Par John Brennan
Mis à jour le 24 mars 2022
L’électrophorèse sur gel reste le cheval de bataille des laboratoires de biologie moléculaire. En appliquant un champ électrique, l’ADN et les protéines sont séparés, généralement selon leur taille, au sein d’une matrice de gel. Bien que la technique soit courante, la façon dont les résultats sont interprétés varie en fonction de l'application en aval, qu'il s'agisse d'un transfert Western, d'un transfert Northern, d'un transfert Southern ou d'une simple analyse sur agarose.
Lorsque vous travaillez avec des gels d'agarose, deux tâches dominent :1) distinguer les plasmides non coupés, entaillés et linéaires de votre insert, et 2) estimer la taille des fragments à l'aide d'une courbe standard fiable. Les étapes suivantes vous guident tout au long de ce processus de manière claire et reproductible.
Consultez votre carnet de laboratoire pour confirmer quel échantillon a été chargé dans chaque voie. Les étiquettes de voie que vous avez enregistrées au moment du chargement constituent votre point de départ pour tous les calculs ultérieurs.

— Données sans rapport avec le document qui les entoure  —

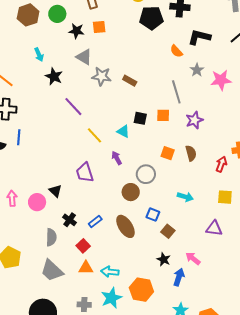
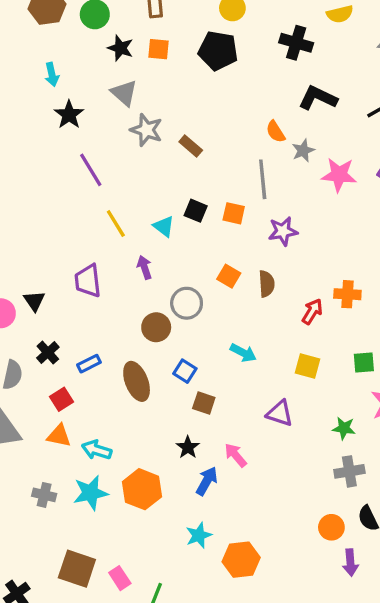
black pentagon: (151, 18) -> (218, 51), moved
orange semicircle: (176, 51) -> (276, 132), moved
brown square: (168, 231) -> (204, 403), turned -32

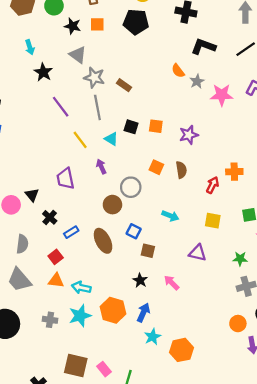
gray line: (263, 179) -> (97, 107), moved
black cross: (48, 353) -> (50, 217), moved
blue arrow: (207, 481) -> (143, 313), moved

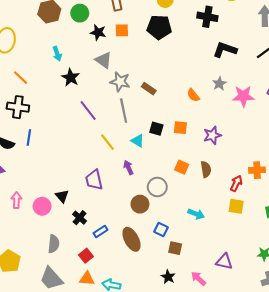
orange semicircle: (178, 71) -> (193, 95), moved
yellow square: (213, 221) -> (236, 206), moved
purple triangle: (198, 253) -> (224, 262), moved

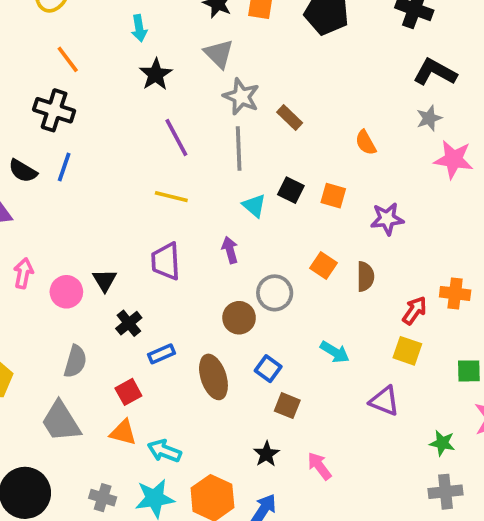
gray star: (219, 84) -> (429, 118), moved
yellow line: (108, 142) -> (171, 197), moved, turned -48
purple triangle: (224, 262) -> (384, 401), moved

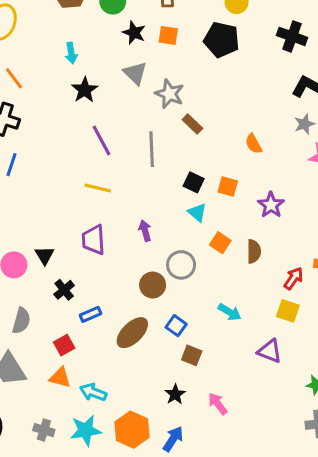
gray star: (241, 97) -> (169, 94), moved
cyan triangle: (254, 206) -> (197, 212), moved
purple star: (387, 219) -> (271, 205), turned -30
brown ellipse: (213, 377) -> (132, 333), turned 64

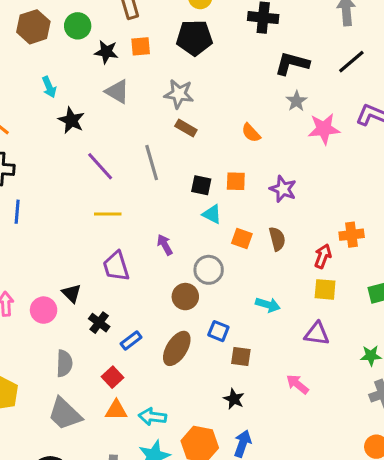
gray star: (169, 94) -> (179, 94), moved
pink arrow: (218, 404) -> (297, 384), moved

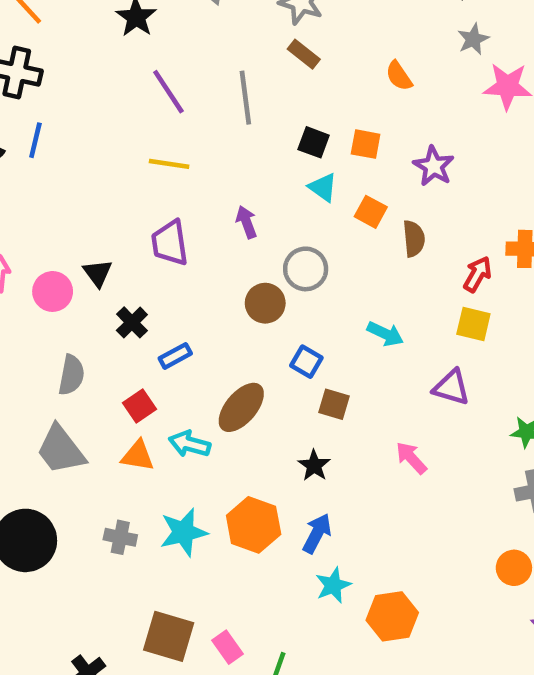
orange square: (242, 238) -> (371, 212), moved
brown ellipse: (177, 348) -> (241, 407), moved
cyan arrow: (152, 417) -> (190, 444), moved

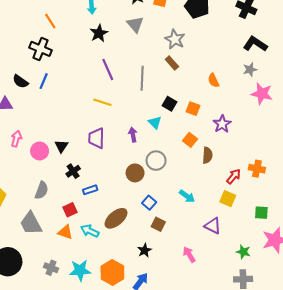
cyan triangle: (323, 187) -> (155, 122), moved

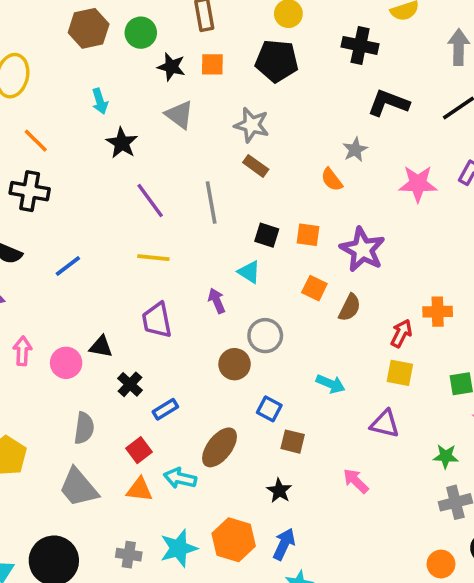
gray star: (250, 70) -> (355, 150), moved
blue line: (44, 81) -> (68, 266), moved, turned 42
purple star: (222, 124) -> (362, 250), size x1.4
black triangle: (61, 146) -> (101, 347), turned -40
brown semicircle: (207, 155) -> (350, 308), turned 35

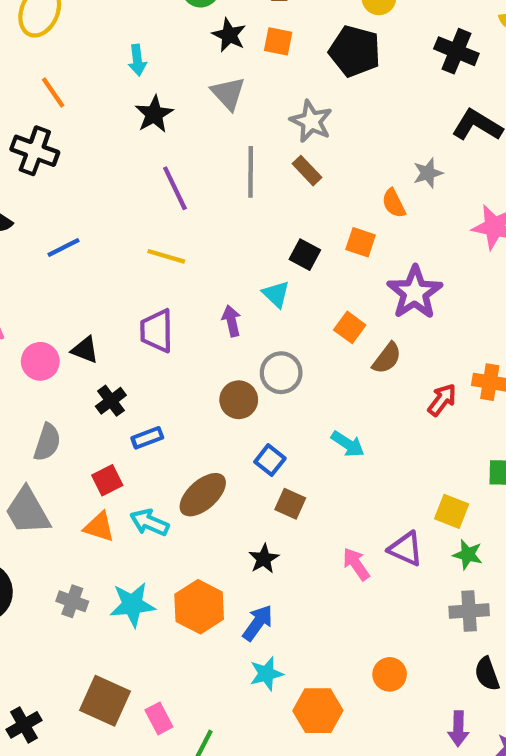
gray line: (211, 202) -> (251, 172), moved
orange square: (308, 235) -> (361, 242), moved
yellow square: (400, 373) -> (452, 511), moved
purple triangle: (385, 424) -> (406, 549), moved
orange circle: (441, 564) -> (390, 674), moved

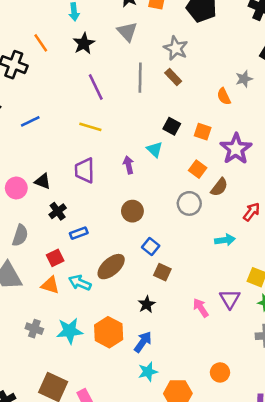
orange line: (53, 93) -> (41, 43), moved
orange square: (361, 242) -> (203, 132), moved
gray circle: (281, 373) -> (189, 203), moved
cyan arrow: (348, 444) -> (225, 240), moved, turned -42
purple triangle: (406, 549) -> (230, 299), turned 35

L'échelle contient des fragments de longueur connue. Ses distances de migration serviront de référence pour dimensionner vos bandes inconnues.
À l’aide d’une règle, mesurez la distance entre le puits et le colorant de suivi (le colorant qui se déplace le plus loin). Enregistrez cette valeur ; les unités sont arbitraires tant qu'elles sont cohérentes.
Mesurez la distance entre chaque bande d’échelle et le puits, puis divisez-la par la distance du colorant de suivi. Cela donne la mobilité relative (facteur de mobilité) pour chaque norme.
Exemple :Si le colorant de suivi a parcouru 6 pouces et que les bandes d'échelle ont parcouru 5, 4,5 et 3,5 pouces, les mobilités relatives sont de 0,833, 0,75 et 0,583.
Entrez les mobilités relatives et les tailles de fragments correspondantes (en kilobases) dans une feuille de calcul. Les fabricants fournissent généralement ces tailles dans la fiche technique de l'échelle.
Créez un graphique avec une mobilité relative sur l'axe X et une taille de fragment sur l'axe Y.
Utilisez la fonction Trendline pour ajuster une équation de loi de puissance (par exemple, y =ax^‑2). Visez un R² d'au moins 0,90 pour garantir une courbe fiable.
Les fragments plus petits migrent plus loin. Notez que les plasmides superenroulés (non coupés) voyagent plus loin que les fragments linéaires de même taille, tandis que les plasmides coupés migrent plus lentement.
Croisez les bandes de chaque piste avec l’échantillon que vous avez chargé. Pour un plasmide digéré avec deux enzymes, vous devriez voir deux bandes distinctes :une vers le haut (insert) et une vers le bas (plasmide coupé). Une digestion enzymatique unique devrait produire une seule bande qui se déplace légèrement plus loin que le plasmide non coupé mais beaucoup moins que l'insert.
Mesurez la distance entre le puits et chaque bande inconnue, divisez par la distance du colorant de suivi et obtenez la mobilité relative.
Insérez les mobilités relatives dans l'équation dérivée à l'étape 7 pour calculer la taille approximative de chaque fragment.
Si vous observez des bandes larges et brillantes au bas de chaque piste, vous avez probablement une contamination par l'ARN :revoyez vos étapes de purification.